_DATA UNDER STUDY:_
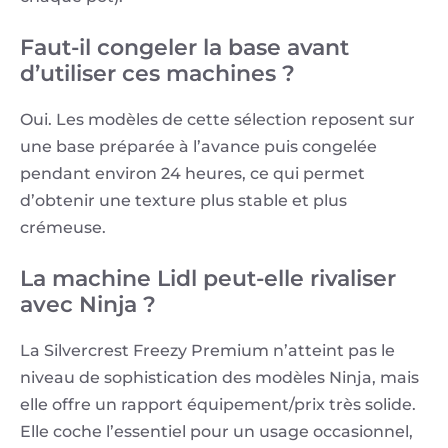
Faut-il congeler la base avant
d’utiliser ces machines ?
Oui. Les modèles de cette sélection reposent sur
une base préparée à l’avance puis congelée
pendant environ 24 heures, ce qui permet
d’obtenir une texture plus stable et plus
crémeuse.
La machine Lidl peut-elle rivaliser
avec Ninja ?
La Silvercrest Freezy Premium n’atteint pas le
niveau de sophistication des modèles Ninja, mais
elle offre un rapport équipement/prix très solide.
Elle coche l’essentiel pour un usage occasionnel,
--
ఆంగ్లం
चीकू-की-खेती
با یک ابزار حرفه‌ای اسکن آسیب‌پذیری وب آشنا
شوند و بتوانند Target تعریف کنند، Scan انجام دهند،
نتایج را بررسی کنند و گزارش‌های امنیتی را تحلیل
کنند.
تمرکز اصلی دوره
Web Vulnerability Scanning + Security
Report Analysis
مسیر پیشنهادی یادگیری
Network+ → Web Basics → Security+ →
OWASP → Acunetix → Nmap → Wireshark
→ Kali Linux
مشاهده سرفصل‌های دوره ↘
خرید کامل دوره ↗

_EXERCISE BRIEF:_ Starting at the line above that contains "OWASP → Acunetix → Nmap → Wireshark", write out each line exactly until the line that contains "خرید کامل دوره ↗" has been written, and stop there.

_ANSWER AREA:_
OWASP → Acunetix → Nmap → Wireshark
→ Kali Linux
مشاهده سرفصل‌های دوره ↘
خرید کامل دوره ↗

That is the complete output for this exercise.